* _What is needed_: Scan the lines below for the word "button". Copy each line you find it in.
Top of Exercise inputs
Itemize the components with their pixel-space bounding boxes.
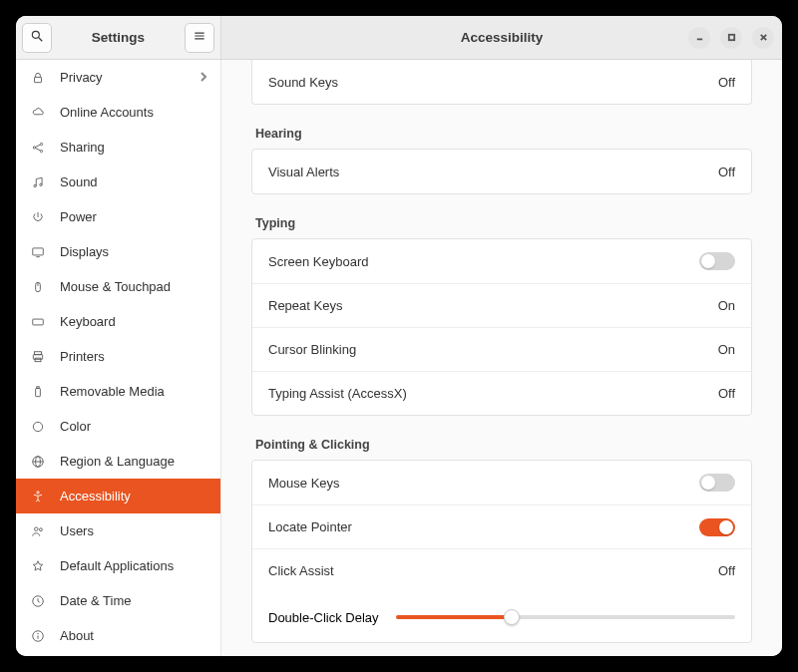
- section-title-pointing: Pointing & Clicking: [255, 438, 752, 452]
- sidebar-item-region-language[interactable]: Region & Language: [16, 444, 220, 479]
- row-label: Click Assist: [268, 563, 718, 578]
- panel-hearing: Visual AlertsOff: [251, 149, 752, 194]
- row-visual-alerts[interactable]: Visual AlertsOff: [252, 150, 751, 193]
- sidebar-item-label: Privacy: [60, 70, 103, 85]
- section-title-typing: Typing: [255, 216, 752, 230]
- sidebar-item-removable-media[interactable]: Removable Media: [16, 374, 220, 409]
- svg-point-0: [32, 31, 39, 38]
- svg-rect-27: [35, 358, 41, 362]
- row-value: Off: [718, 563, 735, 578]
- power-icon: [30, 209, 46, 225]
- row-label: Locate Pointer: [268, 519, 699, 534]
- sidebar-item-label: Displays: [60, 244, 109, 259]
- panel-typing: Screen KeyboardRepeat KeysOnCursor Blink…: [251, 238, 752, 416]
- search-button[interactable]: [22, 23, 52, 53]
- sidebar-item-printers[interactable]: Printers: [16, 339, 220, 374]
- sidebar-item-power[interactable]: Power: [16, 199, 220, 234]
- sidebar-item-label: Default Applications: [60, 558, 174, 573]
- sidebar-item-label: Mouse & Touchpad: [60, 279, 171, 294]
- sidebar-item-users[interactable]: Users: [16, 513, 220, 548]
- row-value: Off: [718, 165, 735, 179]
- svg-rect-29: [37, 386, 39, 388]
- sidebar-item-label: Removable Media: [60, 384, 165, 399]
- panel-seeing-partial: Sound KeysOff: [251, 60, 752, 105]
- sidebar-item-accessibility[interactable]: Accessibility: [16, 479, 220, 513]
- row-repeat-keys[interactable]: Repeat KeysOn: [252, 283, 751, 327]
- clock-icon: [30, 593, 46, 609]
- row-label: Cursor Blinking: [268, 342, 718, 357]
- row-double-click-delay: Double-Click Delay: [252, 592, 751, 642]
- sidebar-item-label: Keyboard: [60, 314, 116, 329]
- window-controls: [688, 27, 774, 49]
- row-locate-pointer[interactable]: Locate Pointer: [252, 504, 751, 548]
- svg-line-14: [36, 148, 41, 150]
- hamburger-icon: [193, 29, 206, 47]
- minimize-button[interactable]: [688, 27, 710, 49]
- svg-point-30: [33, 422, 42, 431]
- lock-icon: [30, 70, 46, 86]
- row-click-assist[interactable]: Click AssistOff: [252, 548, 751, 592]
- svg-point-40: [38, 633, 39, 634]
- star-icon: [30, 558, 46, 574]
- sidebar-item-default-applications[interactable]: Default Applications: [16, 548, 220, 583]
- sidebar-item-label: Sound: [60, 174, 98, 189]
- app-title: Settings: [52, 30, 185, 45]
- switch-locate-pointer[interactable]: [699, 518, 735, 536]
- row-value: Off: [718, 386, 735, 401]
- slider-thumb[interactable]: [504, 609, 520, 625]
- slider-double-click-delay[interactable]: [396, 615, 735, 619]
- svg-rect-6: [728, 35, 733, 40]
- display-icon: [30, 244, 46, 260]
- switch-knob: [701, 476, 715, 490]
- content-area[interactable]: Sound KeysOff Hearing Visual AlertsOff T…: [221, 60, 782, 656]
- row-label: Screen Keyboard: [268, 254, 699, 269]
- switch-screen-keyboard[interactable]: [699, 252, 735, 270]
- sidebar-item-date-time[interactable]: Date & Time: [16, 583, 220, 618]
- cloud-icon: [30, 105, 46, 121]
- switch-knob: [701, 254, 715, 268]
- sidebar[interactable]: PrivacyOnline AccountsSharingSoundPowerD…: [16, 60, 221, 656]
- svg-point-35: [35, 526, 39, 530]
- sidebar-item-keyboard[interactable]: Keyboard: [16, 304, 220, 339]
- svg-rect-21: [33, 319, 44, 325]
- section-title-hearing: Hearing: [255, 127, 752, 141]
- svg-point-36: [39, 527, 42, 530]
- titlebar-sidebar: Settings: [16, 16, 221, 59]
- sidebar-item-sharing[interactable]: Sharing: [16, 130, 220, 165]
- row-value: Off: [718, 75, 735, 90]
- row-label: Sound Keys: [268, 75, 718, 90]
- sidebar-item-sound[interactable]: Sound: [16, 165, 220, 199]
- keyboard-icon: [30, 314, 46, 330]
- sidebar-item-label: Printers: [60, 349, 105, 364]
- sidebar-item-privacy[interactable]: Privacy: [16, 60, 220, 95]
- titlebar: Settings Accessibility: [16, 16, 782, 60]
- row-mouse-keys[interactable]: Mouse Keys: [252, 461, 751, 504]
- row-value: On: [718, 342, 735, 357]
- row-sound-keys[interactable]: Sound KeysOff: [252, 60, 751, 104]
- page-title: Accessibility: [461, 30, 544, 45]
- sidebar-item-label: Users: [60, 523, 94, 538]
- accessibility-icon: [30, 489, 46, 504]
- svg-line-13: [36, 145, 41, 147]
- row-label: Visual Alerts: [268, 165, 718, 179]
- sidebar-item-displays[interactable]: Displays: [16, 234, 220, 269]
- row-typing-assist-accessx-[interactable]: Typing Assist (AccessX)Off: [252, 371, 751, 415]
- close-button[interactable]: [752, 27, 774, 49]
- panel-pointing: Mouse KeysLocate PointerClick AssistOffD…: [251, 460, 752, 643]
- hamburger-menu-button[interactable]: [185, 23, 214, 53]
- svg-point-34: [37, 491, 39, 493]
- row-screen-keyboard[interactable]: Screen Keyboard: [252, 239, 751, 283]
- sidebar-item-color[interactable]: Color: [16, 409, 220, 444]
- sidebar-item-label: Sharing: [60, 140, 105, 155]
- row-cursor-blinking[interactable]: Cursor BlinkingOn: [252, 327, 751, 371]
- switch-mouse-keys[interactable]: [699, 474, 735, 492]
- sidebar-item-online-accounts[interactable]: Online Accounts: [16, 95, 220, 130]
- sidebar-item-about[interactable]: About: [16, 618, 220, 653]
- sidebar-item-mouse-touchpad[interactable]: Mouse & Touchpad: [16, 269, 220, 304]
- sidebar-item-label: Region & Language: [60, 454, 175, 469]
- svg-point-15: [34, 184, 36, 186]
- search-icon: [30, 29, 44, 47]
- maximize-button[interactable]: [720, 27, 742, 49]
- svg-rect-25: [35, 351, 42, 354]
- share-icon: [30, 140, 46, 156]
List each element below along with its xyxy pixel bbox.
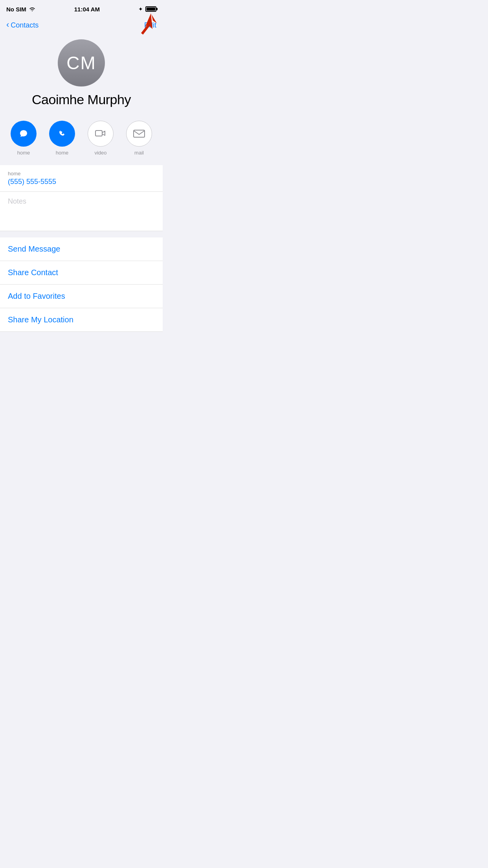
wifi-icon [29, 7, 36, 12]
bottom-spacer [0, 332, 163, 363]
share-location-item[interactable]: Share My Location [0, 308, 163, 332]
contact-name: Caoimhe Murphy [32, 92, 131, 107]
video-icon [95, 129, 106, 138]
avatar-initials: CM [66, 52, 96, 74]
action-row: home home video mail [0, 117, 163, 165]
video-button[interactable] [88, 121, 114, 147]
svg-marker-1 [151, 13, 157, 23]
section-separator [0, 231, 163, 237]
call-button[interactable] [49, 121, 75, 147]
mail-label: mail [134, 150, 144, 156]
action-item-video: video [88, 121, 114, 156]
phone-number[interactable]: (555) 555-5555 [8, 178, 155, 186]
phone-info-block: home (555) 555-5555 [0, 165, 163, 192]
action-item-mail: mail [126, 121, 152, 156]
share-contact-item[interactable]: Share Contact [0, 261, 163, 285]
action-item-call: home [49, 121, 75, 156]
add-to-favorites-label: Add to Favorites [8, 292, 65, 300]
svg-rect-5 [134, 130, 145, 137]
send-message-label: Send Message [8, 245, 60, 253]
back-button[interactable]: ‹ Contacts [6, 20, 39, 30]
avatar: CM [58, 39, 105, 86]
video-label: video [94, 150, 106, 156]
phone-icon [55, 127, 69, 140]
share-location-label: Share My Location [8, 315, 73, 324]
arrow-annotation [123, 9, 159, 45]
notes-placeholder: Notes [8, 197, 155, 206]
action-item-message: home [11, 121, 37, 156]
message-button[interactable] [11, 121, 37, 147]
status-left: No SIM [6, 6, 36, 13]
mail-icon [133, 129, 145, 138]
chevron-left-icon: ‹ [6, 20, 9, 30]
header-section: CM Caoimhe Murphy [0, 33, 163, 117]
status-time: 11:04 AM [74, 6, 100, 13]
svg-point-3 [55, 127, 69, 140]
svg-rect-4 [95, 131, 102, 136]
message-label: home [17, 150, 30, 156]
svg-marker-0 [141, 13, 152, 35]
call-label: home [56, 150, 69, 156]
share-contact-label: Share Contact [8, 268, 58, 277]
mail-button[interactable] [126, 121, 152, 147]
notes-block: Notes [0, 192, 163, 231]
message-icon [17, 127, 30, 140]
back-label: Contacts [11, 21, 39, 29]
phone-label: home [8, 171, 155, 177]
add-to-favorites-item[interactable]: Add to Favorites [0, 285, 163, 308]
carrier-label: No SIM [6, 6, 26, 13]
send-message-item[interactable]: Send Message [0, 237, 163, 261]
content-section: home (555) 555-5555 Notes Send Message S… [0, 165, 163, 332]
Bottom of Exercise inputs
* _Reply_:
- search-button[interactable]: [22, 23, 52, 53]
- minimize-button[interactable]: [688, 27, 710, 49]
- close-button[interactable]: [752, 27, 774, 49]
- hamburger-menu-button[interactable]: [185, 23, 214, 53]
- maximize-button[interactable]: [720, 27, 742, 49]
video-button[interactable] [88, 121, 114, 147]
call-button[interactable] [49, 121, 75, 147]
back-button[interactable]: ‹ Contacts [6, 20, 39, 30]
message-button[interactable] [11, 121, 37, 147]
mail-button[interactable] [126, 121, 152, 147]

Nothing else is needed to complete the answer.